2. Step number in Gaussian elimination is denoted as ___________
a) Superscript
b) Subscript
c) Unknown
d) Elimination
Explanation: Gaussian elimination is an algorithm for solving systems of linear equations. The idea at step 1 is to use equation 1 (first row) in eliminating x1 from remaining equations. We know the step numbers as superscript set in parentheses.
3. In Gaussian elimination, A is defined as symmetric matrix then its multiplier is defined as ____
a) C = akk/aik
b) C = aki/akk
c) C = aik/akk
d) C = akk/aki
Explanation: In a Gaussian elimination, If A is a symmetric matrix then its algorithm can be modified in two methods, one method is its multiplier is defined as C = aki/akk. 2nd modification is related to DO LOOP.
4. A banded matrix is defined as ____________
a) Non zero elements are contained in band
b) Zero elements are contained in a band
c) Non zero elements are contained out of a band
d) Both Non zero elements and Zero elements
Explanation: A band matrix is a sparse matrix whose non zero entries are confined to a diagonal band. In a banded matrix, all of the non zero elements are contained within a band; outside of the band all elements are zero.
5. In a symmetric banded matrix __________
a) aij=aji
b) aji*aij
c) aij≠aji
d) aii=ajj
Explanation: For a symmetric banded matrix aij=aji.
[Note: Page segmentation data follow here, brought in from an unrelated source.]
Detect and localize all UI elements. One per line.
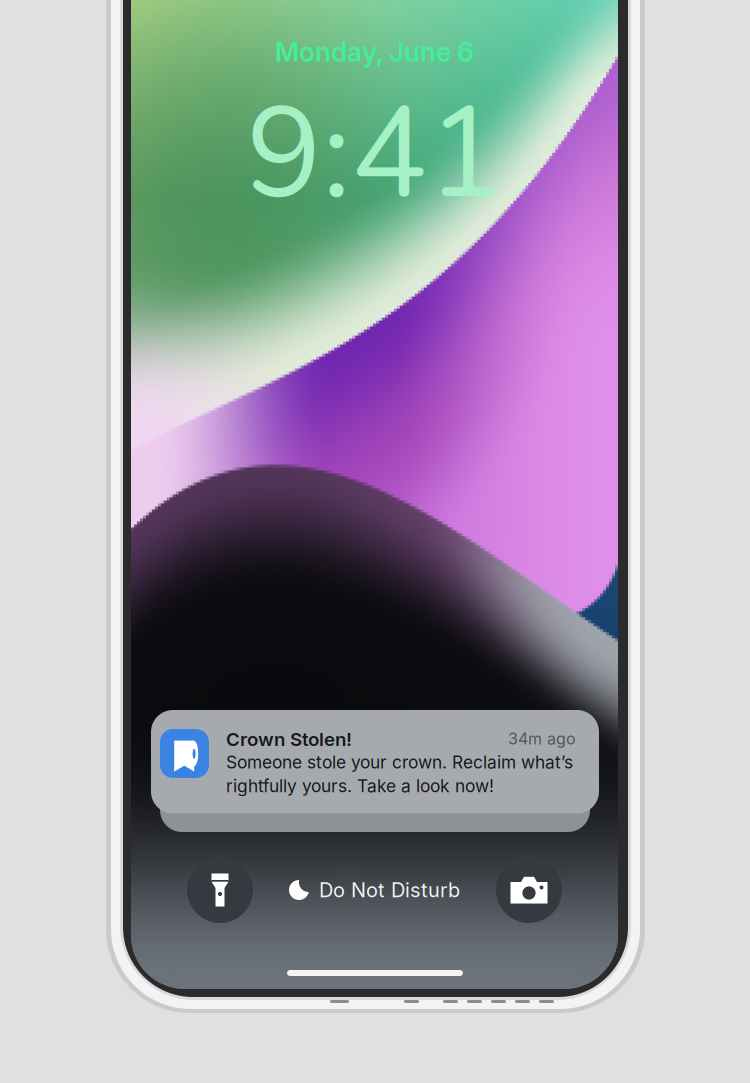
- staticText: 9:41: [246, 68, 503, 241]
- button[interactable]: Camera: [496, 857, 562, 923]
- staticText: Do Not Disturb: [319, 878, 460, 902]
- button[interactable]: Flashlight: [187, 857, 253, 923]
- staticText: Crown Stolen!: [226, 728, 352, 751]
- staticText: Monday, June 6: [275, 36, 474, 68]
- button[interactable]: Crown Stolen!: [151, 710, 599, 814]
- staticText: Someone stole your crown. Reclaim what’s…: [226, 752, 573, 796]
- staticText: 34m ago: [508, 729, 576, 748]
A symmetric banded matrix is a symmetric matrix whose nonzero elements are arranged uniformly near the diagonal.
6. Consider a nxn symmetric matrix: \(
\begin{array}{c} &
\begin{array}{c c c c c c c c c} \underleftrightarrow{\quad \quad n b w\quad \quad} & & & & & & & &\\
\end{array} \\
&
\left[
\begin{array}{c c c c c c c c c}
x & x & x & x \\
& x & x & x & x \\
& & x & x & x & x \\
& & & x & x & x & x \\
& & & & x & x & x & x \\
& & & & & x & x & x & x \\
\end{array}
\right]
\end{array}
\) here nbw is called as ______
a) Full band width
b) Half band width
c) Semi band width
d) Co band width
Explanation: In semi banded matrix of nxn matrix nbw is denoted as Half band width of the matrix. By this we can easily be solved further. The term band or banded matrix is used for a matrix whose band width is reasonably small.
7. The line separating from the top zeros from the first non-zero element is called ____
a) Equation
b) Gaussian solution
c) Skyline solution
d) Both Gaussian and skyline solutions
Explanation: If there are zeros at the top of the column, only the elements starting from the first non zero value need be stored. The line separating from the top zeroes from the first non- zero element is called Skyline solution.
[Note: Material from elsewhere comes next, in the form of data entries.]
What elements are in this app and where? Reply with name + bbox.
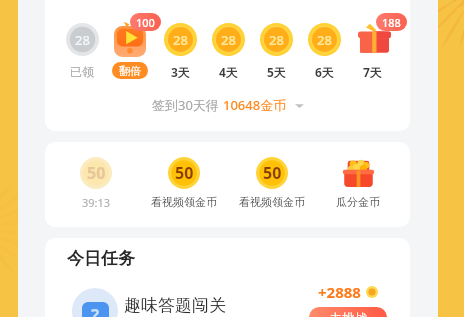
button[interactable]: 瓜分金币 [315, 142, 401, 227]
staticText: 4天 [219, 64, 238, 80]
staticText: 28 [317, 31, 332, 49]
staticText: 10648金币 [223, 96, 287, 114]
button[interactable]: 28 [202, 10, 254, 90]
staticText: 去挑战 [329, 310, 368, 317]
staticText: 28 [173, 31, 188, 49]
staticText: 6天 [315, 64, 334, 80]
staticText: 188 [382, 15, 401, 30]
staticText: 3天 [171, 64, 190, 80]
staticText: 7天 [363, 64, 382, 80]
staticText: 签到30天得 [152, 96, 223, 114]
button[interactable]: 50 [141, 142, 227, 227]
button[interactable]: 28 [250, 10, 302, 90]
staticText: 50 [263, 162, 282, 184]
button[interactable]: 7天 [346, 10, 398, 90]
staticText: 看视频领金币 [239, 195, 305, 209]
button[interactable]: 28 [56, 10, 108, 90]
button[interactable]: 28 [298, 10, 350, 90]
staticText: ? [91, 304, 100, 317]
staticText: 已领 [70, 64, 94, 79]
button[interactable]: 28 [154, 10, 206, 90]
staticText: 100 [136, 15, 155, 30]
staticText: 看视频领金币 [151, 195, 217, 209]
staticText: 50 [87, 162, 106, 184]
staticText: 趣味答题闯关 [124, 295, 226, 316]
button[interactable]: 50 [53, 142, 139, 227]
button[interactable]: 50 [229, 142, 315, 227]
button[interactable]: 翻倍 [104, 10, 156, 90]
staticText: 5天 [267, 64, 286, 80]
staticText: 翻倍 [119, 64, 141, 78]
staticText: +2888 [318, 282, 361, 302]
staticText: 28 [221, 31, 236, 49]
staticText: 今日任务 [67, 248, 135, 269]
staticText: 28 [75, 31, 90, 49]
staticText: 28 [269, 31, 284, 49]
staticText: 50 [175, 162, 194, 184]
staticText: 39:13 [82, 195, 111, 210]
button[interactable]: ? [72, 282, 387, 317]
staticText: 瓜分金币 [336, 195, 380, 209]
8. Frontal method is a _______ of Gaussian elimination method that uses the structure of finite element problem.
a) Structure
b) Variation
c) Algorithm
d) Data
Explanation: Frontal method is a variation of Gaussian elimination method that uses the structure of finite element problem. Elements can be stored in-core in a clique sequence as recently proposed by areas, this subset is called front and it is essentially the transition region between the part of the system already finished.
9. Frontal method is implemented for ________
a) Hexahedral element
b) Polyhedral element
c) Octahedral element
d) Both Hexahedral and Polyhedral
Explanation: The frontal method is implemented for the hexahedral element. By this method we can recombine tetrahedral element to hexahedral element. However, non conformal quadrilateral faces adjacent to triangular faces.
10. Frontal method involves __________
a) Computer programming
b) Manual programming
c) C- programming
d) Computing
Explanation: The elimination process is handled by writing the eliminated equation to the computer hard disk. Processing the front involves dense matrix operations, which use the CPU efficiently. In a typical implementation, only the front is in memory while factors in decomposition are written into files.